Following President Donald Trump's recent firing of FBI Director James Comey, two experts joined "Salon Talks" for a roundtable discussion to discuss the fallout.
Jeffrey Ringel, a former FBI special agent who served the agency for 21 years, told Salon that he and some of his former colleagues are concerned about the prospect of a partisan replacement to lead the bureau. "Bringing in a Trump loyalist, I think that would be a huge problem," Ringel said. "Not only for the Democrats who have to vote for him, but also for the American public right now that is going to question. That's going to ruin the FBI’s reputation as being impartial."
Ringel expressed deep appreciation of the institutional culture and long-held values of the rank and file in his agency. "FBI personnel are professionals and they take an oath of loyalty to the Constitution of the United States and not to the president, not to a political party," he said. "And my peers are, or who used to be my peers, are all honest hardworking people that want to uphold the law."
Added Ringel: "That’s the reason why the director of the FBI has a 10-year posting, which is to make it nonpolitical, so that the FBI director does not have to answer to any particular administration or to any political party." Ringel, director of the Soufan Group, said, "The FBI needs to stay above the political fray and be nonpartisan and impartial in their investigation. The fact that the FBI does report to the Department of Justice and . . . to the attorney general does create a problem there.
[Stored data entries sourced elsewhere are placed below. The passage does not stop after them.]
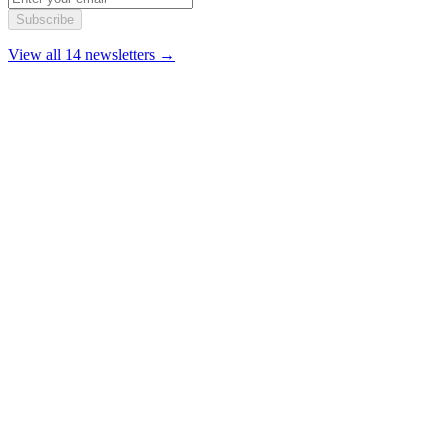
Subscribe
View all 14 newsletters →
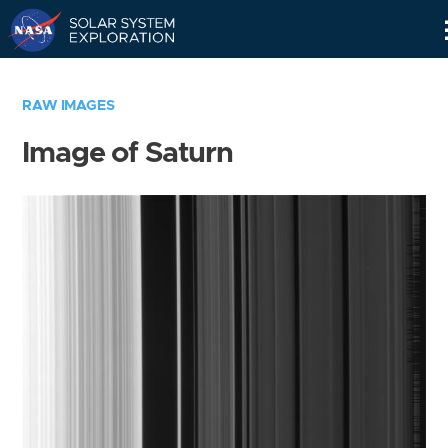
Skip
Navigation
RAW IMAGES
Image of Saturn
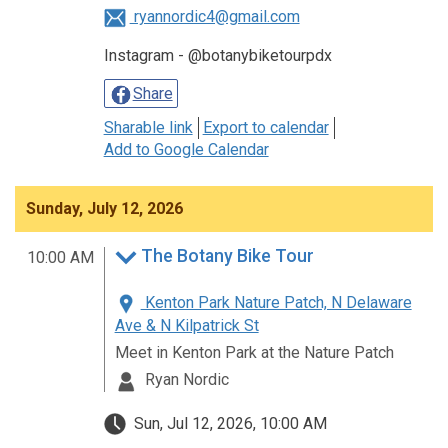
ryannordic4@gmail.com
Instagram - @botanybiketourpdx
Share
Sharable link
Export to calendar
Add to Google Calendar
Sunday, July 12, 2026
The Botany Bike Tour
10:00 AM
Kenton Park Nature Patch, N Delaware
Ave & N Kilpatrick St
Meet in Kenton Park at the Nature Patch
Ryan Nordic
Sun, Jul 12, 2026, 10:00 AM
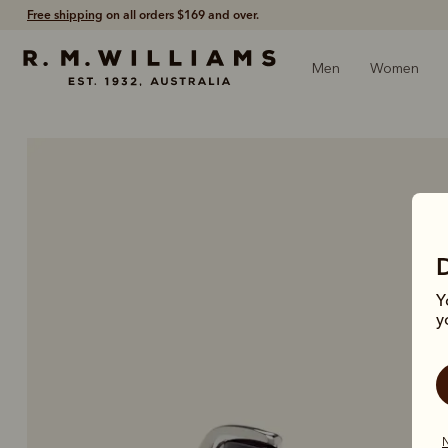
60-day free returns
- Return via post or at any store.
Men
Women
Y
y
N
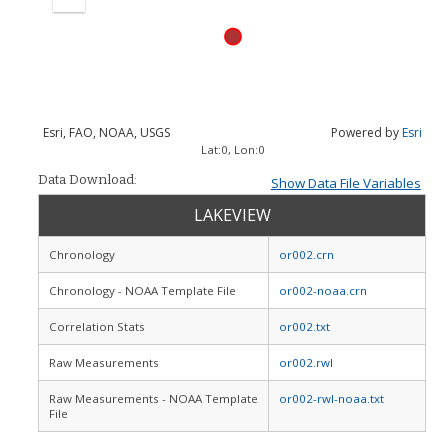
Zoom
out
Esri, FAO, NOAA, USGS
Powered by
Esri
Lat:
0
, Lon:
0
Data Download:
Show Data File Variables
LAKEVIEW
Chronology
or002.crn
Chronology - NOAA Template File
or002-noaa.crn
Correlation Stats
or002.txt
Raw Measurements
or002.rwl
Raw Measurements - NOAA Template
or002-rwl-noaa.txt
File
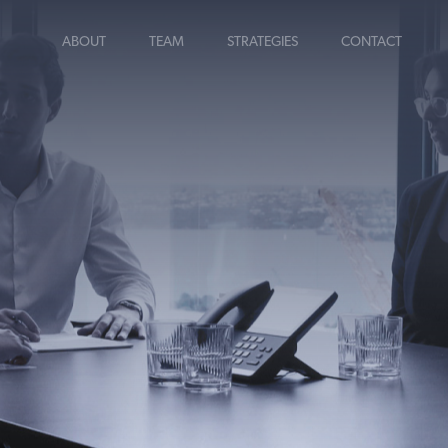
ABOUT
TEAM
STRATEGIES
CONTACT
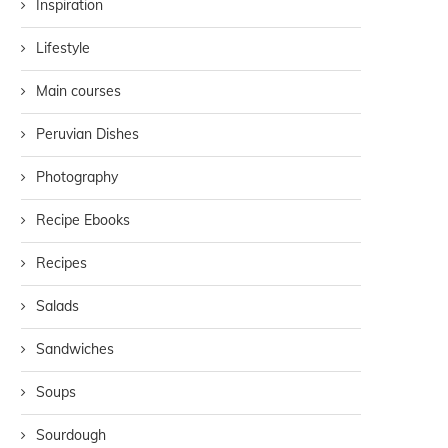
Inspiration
Lifestyle
Main courses
Peruvian Dishes
Photography
Recipe Ebooks
Recipes
Salads
Sandwiches
Soups
Sourdough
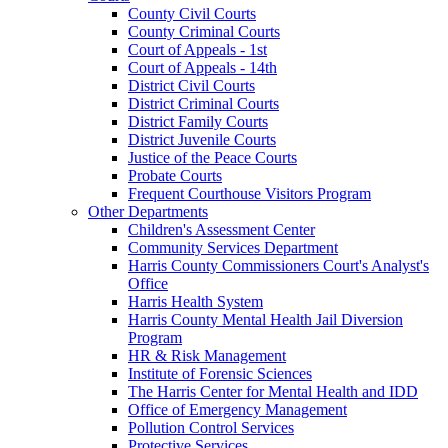
County Civil Courts
County Criminal Courts
Court of Appeals - 1st
Court of Appeals - 14th
District Civil Courts
District Criminal Courts
District Family Courts
District Juvenile Courts
Justice of the Peace Courts
Probate Courts
Frequent Courthouse Visitors Program
Other Departments
Children's Assessment Center
Community Services Department
Harris County Commissioners Court's Analyst's
Office
Harris Health System
Harris County Mental Health Jail Diversion
Program
HR & Risk Management
Institute of Forensic Sciences
The Harris Center for Mental Health and IDD
Office of Emergency Management
Pollution Control Services
Protective Services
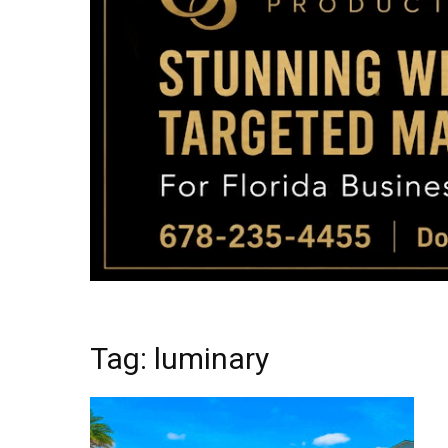
Tag: luminary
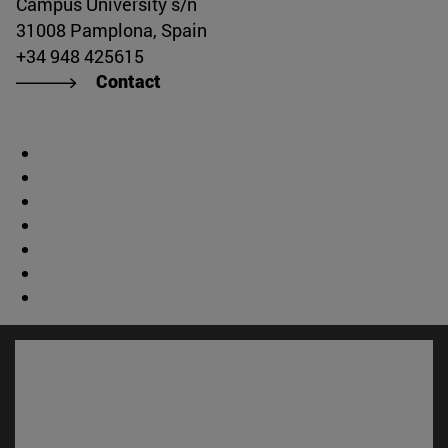
Campus University s/n
31008 Pamplona, Spain
+34 948 425615
Contact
But generally speaking, until recently everybody has left the FBI director alone so that the FBI can do their investigations."
If the agency continues to operate as it has in the past, Ringel said, "There’s not going to be any retribution investigation; they’re not going to go out on witch hunts looking for people but they will look at the evidence and take the evidence where it is going to take them," he said of the FBI's investigation of Russian attempts to influence the U.S. presidential election. "They will continue to drive on that Russian investigation because as more evidence comes up, it’s going to require more effort to get to the bottom of it."
The roundtable discussion also touched on Wednesday's news that Russian President Vladimir Putin had offered to release a transcript of the recent meeting between President Trump and the Russians in the White House.
Timothy Frye, chair of Columbia University's political science department, told Salon that this was essentially a diplomatic prank.
"This is all done deeply tongue-and-cheek," Frye said. "The Russians are having a field day with this," Frye said. "Sergey Lavrov, the foreign minister, when he was here feigned ignorance when asked about the Comey [situation]. He said, 'Oh my God, was it really the case that the President fired the FBI director?' as if he hadn’t even heard about it." Added Frye: "This offer to release transcripts is also done almost as a way to troll the Trump campaign as much as anything else because I don't think anybody can really believe that the transcripts provided by the Russians, provided by one side and not the other, would really have any credibility in the public realm."